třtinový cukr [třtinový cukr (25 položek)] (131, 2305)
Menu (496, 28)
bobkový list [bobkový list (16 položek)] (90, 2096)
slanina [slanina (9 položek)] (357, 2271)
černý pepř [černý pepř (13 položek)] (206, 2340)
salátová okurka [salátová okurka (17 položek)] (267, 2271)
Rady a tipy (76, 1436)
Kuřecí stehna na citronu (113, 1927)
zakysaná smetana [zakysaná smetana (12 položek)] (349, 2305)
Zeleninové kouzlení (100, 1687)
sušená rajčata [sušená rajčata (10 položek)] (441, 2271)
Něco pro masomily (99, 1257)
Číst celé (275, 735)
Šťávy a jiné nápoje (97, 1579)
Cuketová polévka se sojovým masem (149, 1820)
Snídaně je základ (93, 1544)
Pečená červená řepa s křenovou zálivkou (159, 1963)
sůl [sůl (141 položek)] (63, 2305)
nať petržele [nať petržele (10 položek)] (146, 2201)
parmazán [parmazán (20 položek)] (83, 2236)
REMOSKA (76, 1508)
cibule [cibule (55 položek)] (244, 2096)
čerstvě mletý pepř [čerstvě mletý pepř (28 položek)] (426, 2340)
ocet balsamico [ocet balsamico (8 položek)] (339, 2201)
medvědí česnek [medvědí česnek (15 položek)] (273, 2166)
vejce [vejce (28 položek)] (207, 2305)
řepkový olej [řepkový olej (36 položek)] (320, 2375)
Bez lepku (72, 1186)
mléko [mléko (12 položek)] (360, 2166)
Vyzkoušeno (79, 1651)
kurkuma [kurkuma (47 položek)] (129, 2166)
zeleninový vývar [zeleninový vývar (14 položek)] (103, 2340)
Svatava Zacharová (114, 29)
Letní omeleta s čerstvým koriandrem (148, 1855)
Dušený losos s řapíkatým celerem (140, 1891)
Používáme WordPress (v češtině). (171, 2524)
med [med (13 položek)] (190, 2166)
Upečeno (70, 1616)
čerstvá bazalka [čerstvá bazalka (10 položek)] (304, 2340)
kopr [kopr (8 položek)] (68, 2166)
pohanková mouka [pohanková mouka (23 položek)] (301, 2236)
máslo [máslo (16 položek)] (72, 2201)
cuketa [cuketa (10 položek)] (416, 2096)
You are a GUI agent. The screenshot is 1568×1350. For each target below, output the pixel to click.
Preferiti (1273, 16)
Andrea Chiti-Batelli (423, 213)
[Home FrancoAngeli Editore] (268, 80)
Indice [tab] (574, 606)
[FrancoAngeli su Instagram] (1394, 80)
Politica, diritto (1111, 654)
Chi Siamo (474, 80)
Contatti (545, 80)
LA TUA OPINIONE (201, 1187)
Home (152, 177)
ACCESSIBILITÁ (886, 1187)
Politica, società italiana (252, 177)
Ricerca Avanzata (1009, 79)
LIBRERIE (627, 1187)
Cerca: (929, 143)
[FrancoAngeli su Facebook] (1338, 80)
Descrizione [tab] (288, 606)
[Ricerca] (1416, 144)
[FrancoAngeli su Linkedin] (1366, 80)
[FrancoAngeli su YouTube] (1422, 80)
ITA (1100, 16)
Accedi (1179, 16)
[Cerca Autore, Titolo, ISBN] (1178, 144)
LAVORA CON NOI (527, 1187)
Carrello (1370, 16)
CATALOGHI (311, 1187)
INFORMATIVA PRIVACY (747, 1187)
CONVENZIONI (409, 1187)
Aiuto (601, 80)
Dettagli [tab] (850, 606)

++++++++

* [YOUR ASSIGNMENT] Search the listing above for the string "pepř" and copy each line that has it.

* [TASK SOLUTION]
černý pepř [černý pepř (13 položek)] (206, 2340)
čerstvě mletý pepř [čerstvě mletý pepř (28 položek)] (426, 2340)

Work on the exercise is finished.